How To Set A Fishing Net
Koyuk Alaska is a very beautiful town during the hot summer days. Around the month of May the sun starts to stay up all day. The Koyuk River is full of fish by June. Everyone is out fishing with his or her boats and fishing nets. The fish travel with the tides morning and night. Usually it takes about two or three people to set the fishing net. The fishing net is from fifty to hundred feet long. Every fishing net has a different size mesh depending on what kind of fish you are fishing for. The most common mesh size around here in Koyuk is an inch and a quarter square cube.
Setting the nets, you will have to have your net organized in your boat. You have to make sure you have two anchors on each side of the net. Tie the end of the net so it connects to the anchor. Do this for both ends of the net. The anchor will hold the net in place in the river. The first anchor will be on the shore of the beach into the ground. Then we back up our boats so the net will drag out of the boat, setting itself into the river. There will be the float line on top and the lead line on the bottom. The float line helps keep the top of net the floating while the lead line sinks the net. This process allows the net to stretch wide from the top of the water, to the bottom catching the fish swimming by. When your net is all the way into the river the second anchor will be set out in the river.
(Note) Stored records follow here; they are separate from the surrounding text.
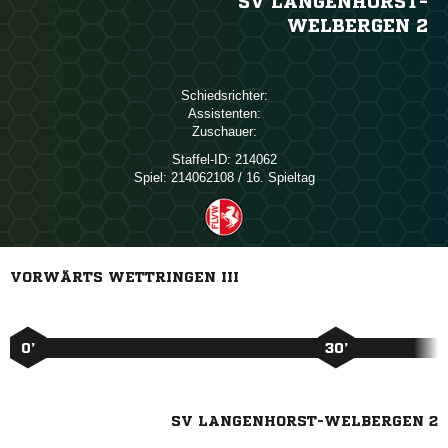
SV LANGENHORST-
WELBERGEN 2
Schiedsrichter:
Assistenten:
Zuschauer:
Staffel-ID:
214062
Spiel:
214062108 / 16. Spieltag
VORWÄRTS WETTRINGEN III
0’
30’
SV LANGENHORST-WELBERGEN 2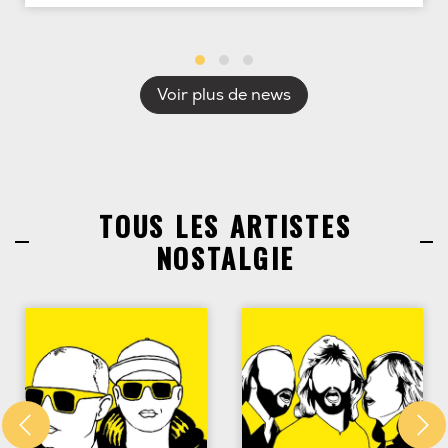
Voir plus de news
TOUS LES ARTISTES
NOSTALGIE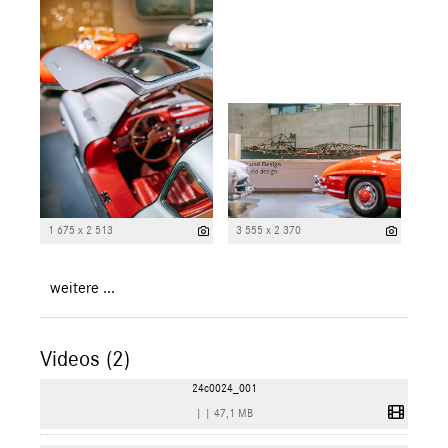
1 675 x 2 513
3 555 x 2 370
weitere ...
Videos (2)
24c0024_001
|
|
47,1 MB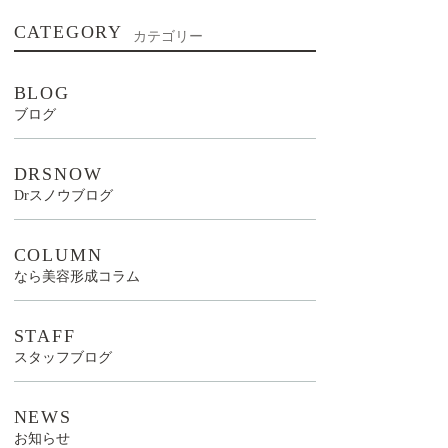
CATEGORY
カテゴリー
BLOG
ブログ
DRSNOW
Drスノウブログ
COLUMN
なら美容形成コラム
STAFF
スタッフブログ
NEWS
お知らせ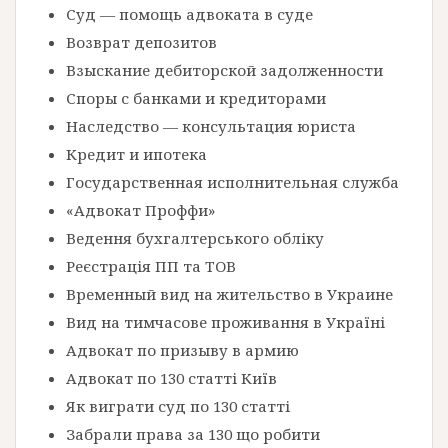
Суд — помощь адвоката в суде
Возврат депозитов
Взыскание дебиторской задолженности
Споры с банками и кредиторами
Наследство — консультация юриста
Кредит и ипотека
Государственная исполнительная служба
«Адвокат Проффи»
Ведення бухгалтерського обліку
Реєстрація ПП та ТОВ
Временный вид на жительство в Украине
Вид на тимчасове проживання в Україні
Адвокат по призыву в армию
Адвокат по 130 статті Київ
Як виграти суд по 130 статті
Забрали права за 130 що робити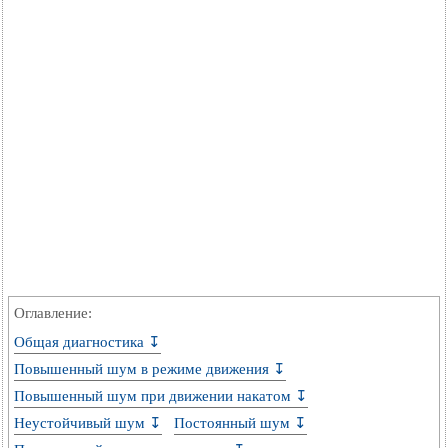
Оглавление:
Общая диагностика ↧
Повышенный шум в режиме движения ↧
Повышенный шум при движении накатом ↧
Неустойчивый шум ↧
Постоянный шум ↧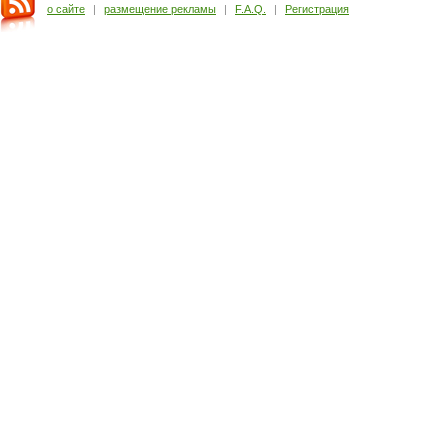
о сайте
|
размещение рекламы
|
F.A.Q.
|
Регистрация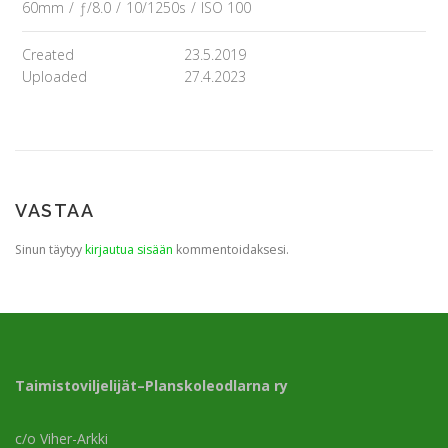
60mm
/
ƒ/8.0
/
10/1250s
/
ISO 100
Created
23.5.2019
Uploaded
27.4.2023
VASTAA
Sinun täytyy
kirjautua sisään
kommentoidaksesi.
Taimistoviljelijät–Planskoleodlarna ry
c/o Viher-Arkki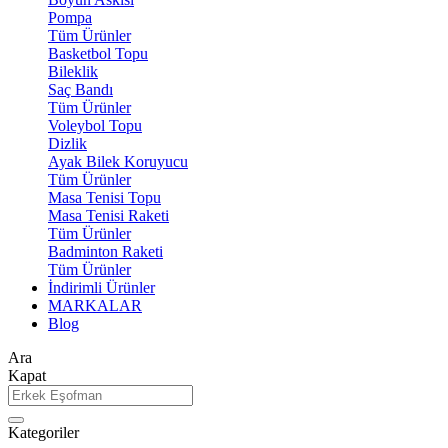
Pompa
Tüm Ürünler
Basketbol Topu
Bileklik
Saç Bandı
Tüm Ürünler
Voleybol Topu
Dizlik
Ayak Bilek Koruyucu
Tüm Ürünler
Masa Tenisi Topu
Masa Tenisi Raketi
Tüm Ürünler
Badminton Raketi
Tüm Ürünler
İndirimli Ürünler
MARKALAR
Blog
Ara
Kapat
Kategoriler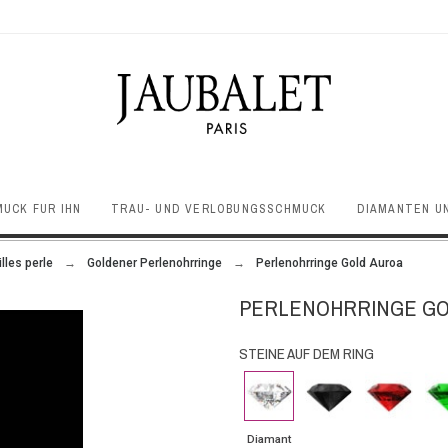
UCK FÜR IHN
TRAU- UND VERLOBUNGSSCHMUCK
DIAMANTEN U
lles perle
Goldener Perlenohrringe
Perlenohrringe Gold Auroa
PERLENOHRRINGE GO
STEINE AUF DEM RING
Diamant
Schwarzer
Rubin
Sm
Diamant
Diamant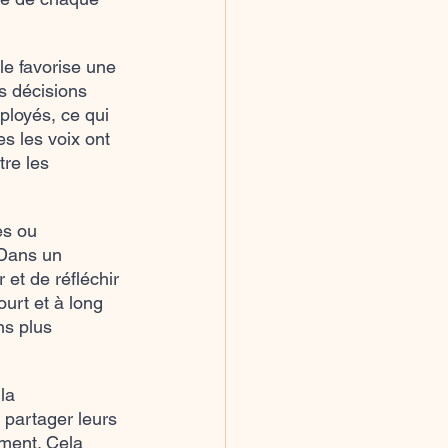
le favorise une 
es décisions 
ployés, ce qui 
s les voix ont 
re les 
es ou 
 Dans un 
et de réfléchir 
urt et à long 
ns plus 
la 
partager leurs 
ement. Cela 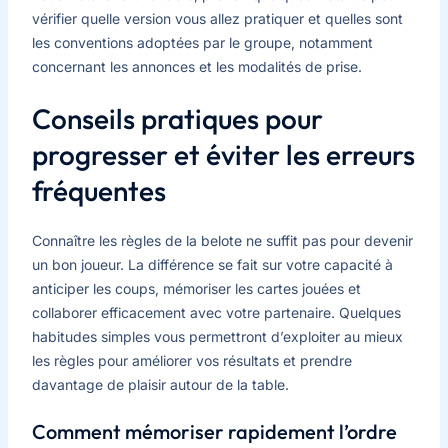
vérifier quelle version vous allez pratiquer et quelles sont
les conventions adoptées par le groupe, notamment
concernant les annonces et les modalités de prise.
Conseils pratiques pour
progresser et éviter les erreurs
fréquentes
Connaître les règles de la belote ne suffit pas pour devenir
un bon joueur. La différence se fait sur votre capacité à
anticiper les coups, mémoriser les cartes jouées et
collaborer efficacement avec votre partenaire. Quelques
habitudes simples vous permettront d’exploiter au mieux
les règles pour améliorer vos résultats et prendre
davantage de plaisir autour de la table.
Comment mémoriser rapidement l’ordre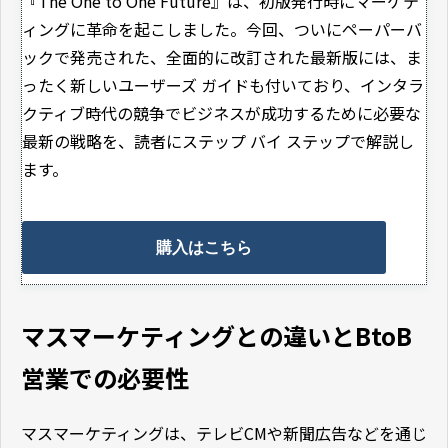
『The One to One Future』は、初版発行時にマーケテ
ィングに革命を起こしました。今回、ついにペーパーバ
ックで発売された、全面的に改訂された最新版には、ま
ったく新しいユーザーズ ガイドも付いており、インタラ
クティブ時代の競争でビジネスが成功するために必要な
最新の戦略を、読者にステップ バイ ステップで解説し
ます。
購入はこちら
マスマーケティングとの違いとBtoB
営業での必要性
マスマーケティングは、テレビCMや新聞広告などを通じ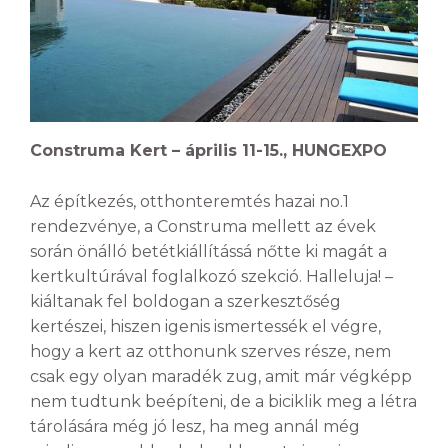
Construma Kert – április 11-15., HUNGEXPO
Az építkezés, otthonteremtés hazai no.1
rendezvénye, a Construma mellett az évek
során önálló betétkiállítássá nőtte ki magát a
kertkultúrával foglalkozó szekció. Halleluja! –
kiáltanak fel boldogan a szerkesztőség
kertészei, hiszen igenis ismertessék el végre,
hogy a kert az otthonunk szerves része, nem
csak egy olyan maradék zug, amit már végképp
nem tudtunk beépíteni, de a biciklik meg a létra
tárolására még jó lesz, ha meg annál még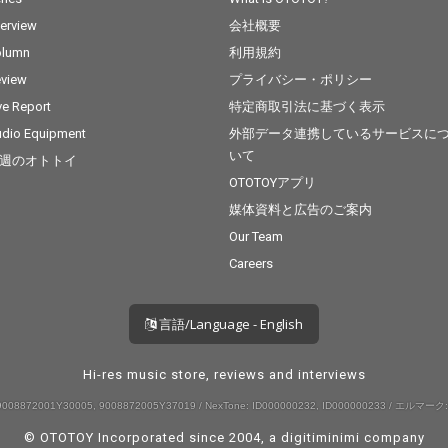
terview
会社概要
olumn
利用規約
view
プライバシー・ポリシー
ve Report
特定商取引法に基づく表示
dio Equipment
外部データ連携しているサービスに
いて
週のオトトイ
OTOTOYアプリ
媒体資料と広告のご案内
Our Team
Careers
言語/Language - English
Hi-res music store, reviews and interviews
008872001Y30005, 9008872005Y37019 / NexTone: ID000000232, ID000000233 / エルマーク:
© OTOTOY Incorporated since 2004, a
digitiminimi
company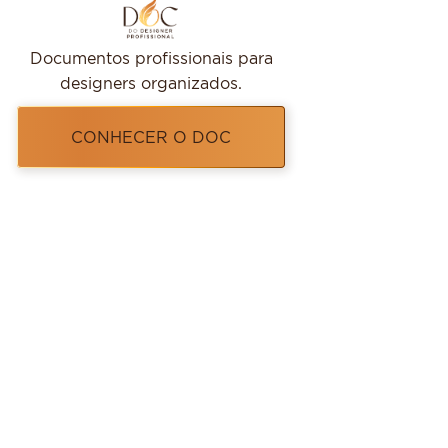
Documentos profissionais para
designers organizados.
CONHECER O DOC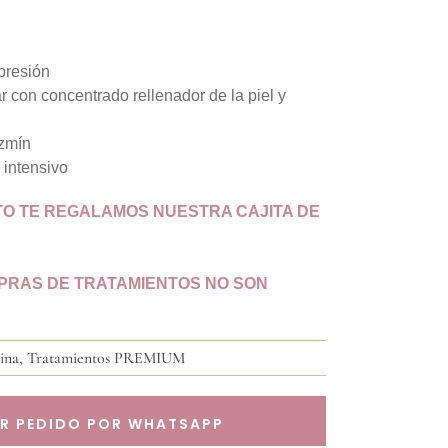
presión
 con concentrado rellenador de la piel y
azmín
 intensivo
TO TE REGALAMOS NUESTRA CAJITA DE
MPRAS DE TRATAMIENTOS NO SON
ina
,
Tratamientos PREMIUM
AR PEDIDO POR WHATSAPP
You will want to make sure that when your setting your net, the net is straight out from the beach. Also, your net will catch fish better if the net is nice and tight straight.
After you are done setting your fishing net, pull up the the bank and sit and watch the fish try to fight their way out of the net. Watch your float line on top of the water, and check if they are sinking. If they start to sink that means the fish is weighing down the net, and it’s time to check the net. You can start from any side of the end of the net. When you get to the net you will want to grab the float line and the lead line. The make your boat vertical with the net. Then stretch the float line and lead line apart from each other. Now at the same time you and your partner will pull the net at the same time., in the same direction. As you pull the net watch the water for fish caught in the net. As each fish makes its way into the boat, stop the boat an pull each fish out of the mesh. Now not every fish will be caught pretty good, so for a first time fishermen will probably take there time, taking their fish out. Keep doing this process throughout the whole net until you have nothing to check anymore. Remember that you don’t have to pull out any of your anchor, until you have enough fish you need.
To pull the net, drive your boat out to the anchor that is in the river. When you have arrived to the anchor, grab the float line and pull the anchor. This is where you need three people to work together. One person will be driving the boat very slowly, while the other two crew members will pull both ends of the net. One will pull the float line and the other will pull the lead line in at the same time. As you pull in the net you will want to stack the net in one big section of the boat, make sure that the net wont get tangled up, so when you want to set your net out the next time. That’s why keeping your net organized is a very good idea, or else you will have some problems with the net being tangled. Then make your way to the beach collecting all of your net, until you reach your last anchor. This is how we survive throughout the whole year. I think it is all worth the work you put into your fish.